= Dz13 =

Dz13 is an experimental treatment developed by scientists at the University of New South Wales. The drug aims to combat a range of illnesses, including skin cancer, restenosis, arthritis and macular degeneration. Trials of Dz13 were suspended in 2013.

==Mechanism of action==
Dz13 is a 10-23 DNAzyme that targets c-Jun, a transcription factor found in diseased blood vessels, eyes, lungs and joints. The treatment works by the DNA-based enzyme binding to and catalytically destroying its target messenger RNA, thereby inhibiting c-Jun expression in cells.
Dz13 has underpinned the development of a library of programmable DNAzymes operable in a cellular environment.

The potential of Dz13 as a therapeutic agent derives from the fact that inactivation of c-Jun can have an effect on downstream genes such as MMP-2, MMP-9, VEGF and FGF-2. Dz13 also inhibits the expression of pro-inflammatory cytokines such as TNF-alpha, interferon gamma and IL-6.

Dz13 has been used with carriers such as cationic polymers for improved cellular delivery and efficacy. Dz13 in such polymers inhibits tumor cell proliferation and migration by suppressing levels of c-Jun and MMPs, reduces H1N1 and H7N2 viral replication and increases survival of mice infected with influenza A and suppresses c-Jun and solid tumor growth in biomimetic nanoballs. Dz13 has also been used in dermal drug delivery systems for enhanced skin penetration of DNAzyme.

It has been reported off-target effects of Dz13, not related to the inactivation of c-Jun

==Effects==
Dz13 has been shown to inhibit skin cancer growth, angiogenesis and tumor angiogenesis and improve survival in mice infected with H5N1.

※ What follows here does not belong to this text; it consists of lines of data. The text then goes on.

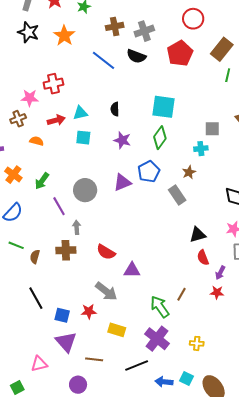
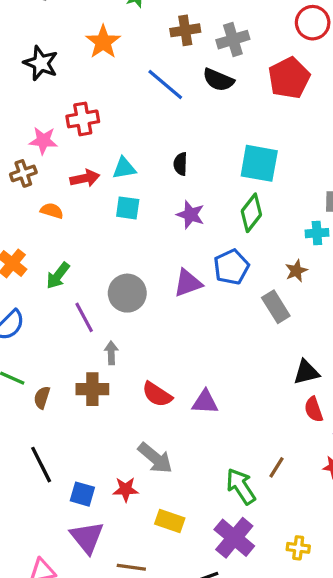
black star: (28, 32) -> (41, 63), moved
purple triangle: (132, 270) -> (205, 402), moved

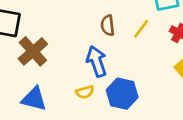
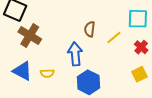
brown cross: (33, 51) -> (30, 35), turned -30
yellow semicircle: (85, 92) -> (47, 73), moved

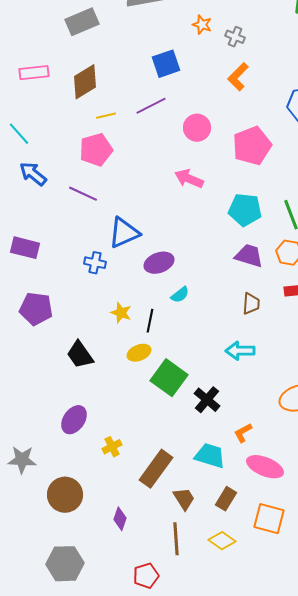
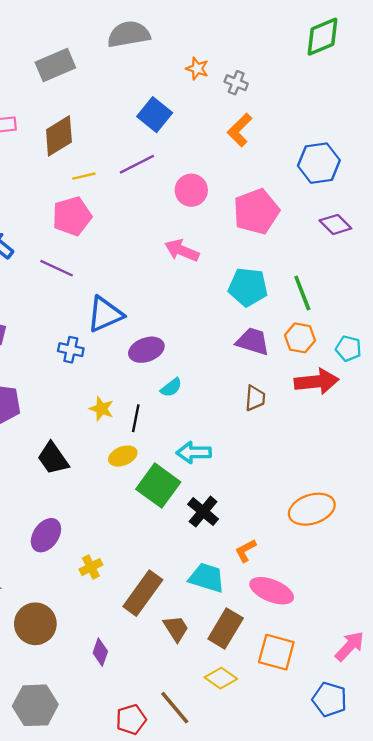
blue square: (166, 64) -> (155, 115), turned -32
cyan arrow: (240, 351) -> (194, 452), moved
brown rectangle: (226, 499) -> (226, 629), size x1.4
brown line: (176, 539) -> (175, 708), moved, turned -36

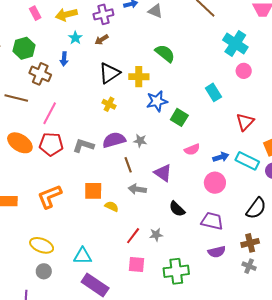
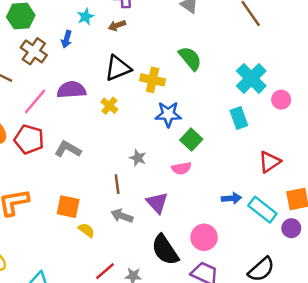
cyan cross: (235, 43) -> (251, 78), moved
purple semicircle: (114, 140) -> (71, 90), moved
pink semicircle: (192, 149) -> (181, 168), moved
pink circle: (215, 183) -> (204, 237), moved
black semicircle: (177, 209) -> (165, 250), size x1.5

Anti-cancer effects have been also demonstrated in models of prostate cancer, breast cancer and osteosarcoma.

Clinical trials of Dz13 in patients with basal cell carcinoma commenced in Australia in 2010. In 2013 it was reported that Dz13 was safe and well tolerated after single intratumoral injection at all doses. c-Jun expression was reduced in the excised tumors of all patients injected and tumor depth decreased in the majority. This was the first report of the clinical use of a DNAzyme.

The outcome of two other clinical trials evaluating DNAzymes performed in Asia and Europe were reported in 2014 and 2015, the former assessing an Epstein–Barr virus latent membrane protein 1 targeting DNAzyme and the latter a DNAzyme targeting the transcription factor GATA3 which involved 7 trial sites. In both trials, there were no adverse events due to DNAzyme. There was demonstrable efficacy noted in nasopharyngeal cancer patients injected with LMP1 DNAzyme and allergic asthma patients following GATA3 DNAzyme inhalation.

==Investigations==

In 2013, trials of Dz13 were suspended after concerns were raised about alleged duplicated images in a 2010 paper. A series of investigations conducted by independent expert panels of inquiry under the Australian Code for the Responsible Conduct of Research found genuine error and made no finding of misconduct. This decision was discussed in a news article by the Australian Broadcasting Corporation in October 2019.